Göklerin, dağların ve yerin yüklenmekten çekindikleri ve farazi bir şirkten korktukları ene denilen cihazın da bağlı olduğu yer insan nefsidir. Nefis öylesine kompleks ve karmaşık bir yapıya sahiptir ki, onu tamamıyla anlamak ve keşfetmek kolay değildir.
İnsanın imtihanına ve manevi terakkisine vesile olan nefsin, çeşitli hile ve oyunları olduğu gibi, fark edilmesi zor olan kör noktaları da vardır. O kör noktalar, gerçekleri görmesine, hak ve doğruları kabul etmesine engel teşkil eder.
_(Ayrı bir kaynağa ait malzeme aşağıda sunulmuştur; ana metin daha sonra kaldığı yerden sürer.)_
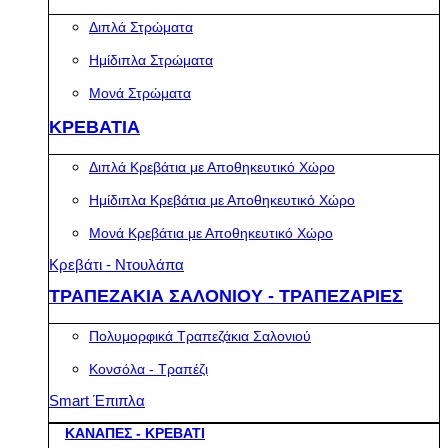
Διπλά Στρώματα
Ημίδιπλα Στρώματα
Μονά Στρώματα
ΚΡΕΒΑΤΙΑ
Διπλά Κρεβάτια με Αποθηκευτικό Χώρο
Ημίδιπλα Κρεβάτια με Αποθηκευτικό Χώρο
Μονά Κρεβάτια με Αποθηκευτικό Χώρο
Κρεβάτι - Ντουλάπα
ΤΡΑΠΕΖΑΚΙΑ ΣΑΛΟΝΙΟΥ - ΤΡΑΠΕΖΑΡΙΕΣ
Πολυμορφικά Τραπεζάκια Σαλονιού
Κονσόλα - Τραπέζι
Smart Έπιπλα
ΚΑΝΑΠΕΣ - ΚΡΕΒΑΤΙ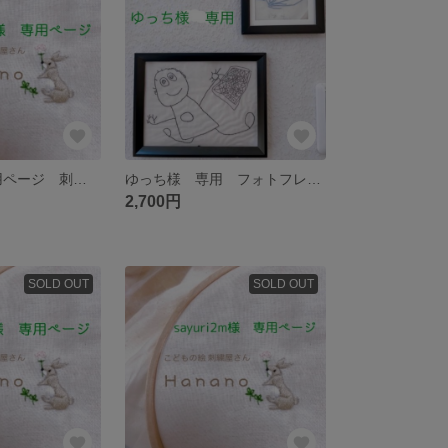
mipooo様 専用ページ 刺繍ワッペン
ゆっち様 専用 フォトフレーム刺繍
2,700円
SOLD OUT
SOLD OUT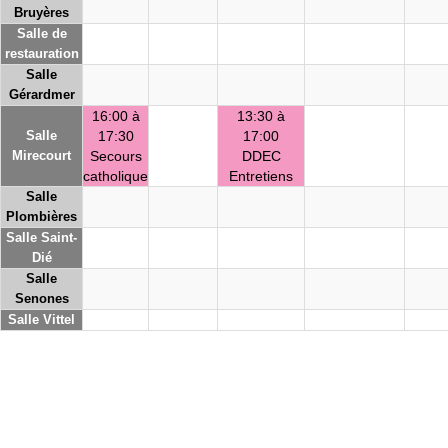
Bruyères
Salle de
restauration
Salle
Gérardmer
16:00 à
13:30 à
Salle
17:30
17:00
Mirecourt
Secours
DDEC
catholique
Entretiens
Salle
Plombières
Salle Saint-
Dié
Salle
Senones
Salle Vittel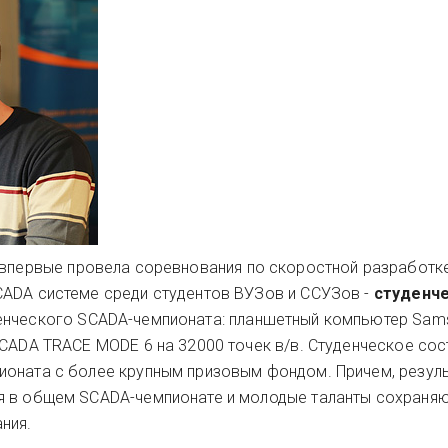
впервые провела соревнования по скоростной разработк
CADA системе среди студентов ВУЗов и ССУЗов -
студенч
денческого SCADA-чемпионата: планшетный компьютер Sam
SCADA TRACE MODE 6 на 32000 точек в/в. Студенческое сос
ионата с более крупным призовым фондом. Причем, резул
я в общем SCADA-чемпионате и молодые таланты сохраняю
ния.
Meselâ; tembellikten dolayı kulluk vazifesini ihmal eden ve ibadetten kaçan bir nefis, onun her halini gözetleyen bir Zatın bulunmasını istemez. Bu yüzden bir Yaratıcının bulunmamasını temenni eder, sonra tasavvur eder ve nihayet yok olduğuna inanmakla dinden çıkar. Böyle bir sonuçtan Allah herkesi korusun.
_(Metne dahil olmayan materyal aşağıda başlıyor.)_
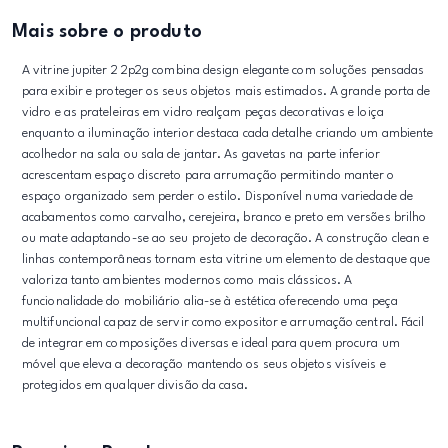
Mais sobre o produto
A vitrine jupiter 2 2p2g combina design elegante com soluções pensadas
para exibir e proteger os seus objetos mais estimados. A grande porta de
vidro e as prateleiras em vidro realçam peças decorativas e loiça
enquanto a iluminação interior destaca cada detalhe criando um ambiente
acolhedor na sala ou sala de jantar. As gavetas na parte inferior
acrescentam espaço discreto para arrumação permitindo manter o
espaço organizado sem perder o estilo. Disponível numa variedade de
acabamentos como carvalho, cerejeira, branco e preto em versões brilho
ou mate adaptando-se ao seu projeto de decoração. A construção clean e
linhas contemporâneas tornam esta vitrine um elemento de destaque que
valoriza tanto ambientes modernos como mais clássicos. A
funcionalidade do mobiliário alia-se à estética oferecendo uma peça
multifuncional capaz de servir como expositor e arrumação central. Fácil
de integrar em composições diversas e ideal para quem procura um
móvel que eleva a decoração mantendo os seus objetos visíveis e
protegidos em qualquer divisão da casa.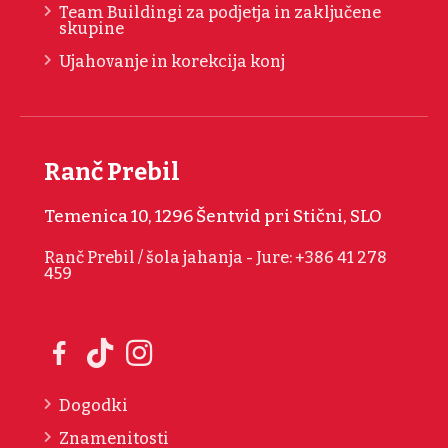
Team Buildingi za podjetja in zaključene
skupine
Ujahovanje in korekcija konj
Ranč Prebil
Temenica 10, 1296 Šentvid pri Stični, SLO
Ranč Prebil / šola jahanja - Jure: +386 41 278
459
Dogodki
Znamenitosti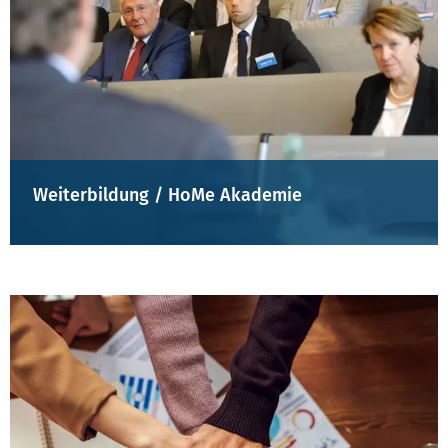
Weiterbildung / HoMe Akademie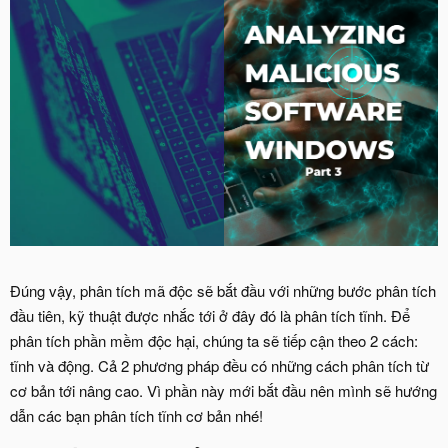
Đúng vậy, phân tích mã độc sẽ bắt đầu với những bước phân tích
đầu tiên, kỹ thuật được nhắc tới ở đây đó là phân tích tĩnh. Để
phân tích phần mềm độc hại, chúng ta sẽ tiếp cận theo 2 cách:
tĩnh và động. Cả 2 phương pháp đều có những cách phân tích từ
cơ bản tới nâng cao. Vì phần này mới bắt đầu nên mình sẽ hướng
dẫn các bạn phân tích tĩnh cơ bản nhé!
Keza; sanatkârının varlığı hakkında delil ve ispatlarla dolu bir sarayda, bir taşta bir zayıflık görse, nefis kör noktalarından dolayı sarayı bütünüyle inkâr etmeye cür’et eder. Böylece, cehalet ve ahmaklığın en dehşetlisini sergiler.
Keza; bütün mahlukatı terbiye eden, rızıklandıran ve ihsanlarda bulunan Cenab-ı Hakkın rahmet tecellilerine kendisi de dahil olduğu halde, insan nefsi Allah’dan gizlenebileceğini ve Onun kontrolünün haricinde kalabileceğini zanneder. Güya, milyarlarca insanın arasında ve uçsuz bucaksız kâinattaki sonsuz icraatları yanında Allah onu ihmal edecek ve küçük büyük her amelini kayıt altına almayacak. Allah’dan saklanabileceğini ve Ondan habersiz istediği işleri yapabileceğini zannediyor. Bu durumundan dolayı, insan ne kadar cahil ve ne kadar zalimdir! En büyük zulmü bizzat kendi kendisine yapıyor fakat bunun farkına bile varamıyor. (Devamı yarın)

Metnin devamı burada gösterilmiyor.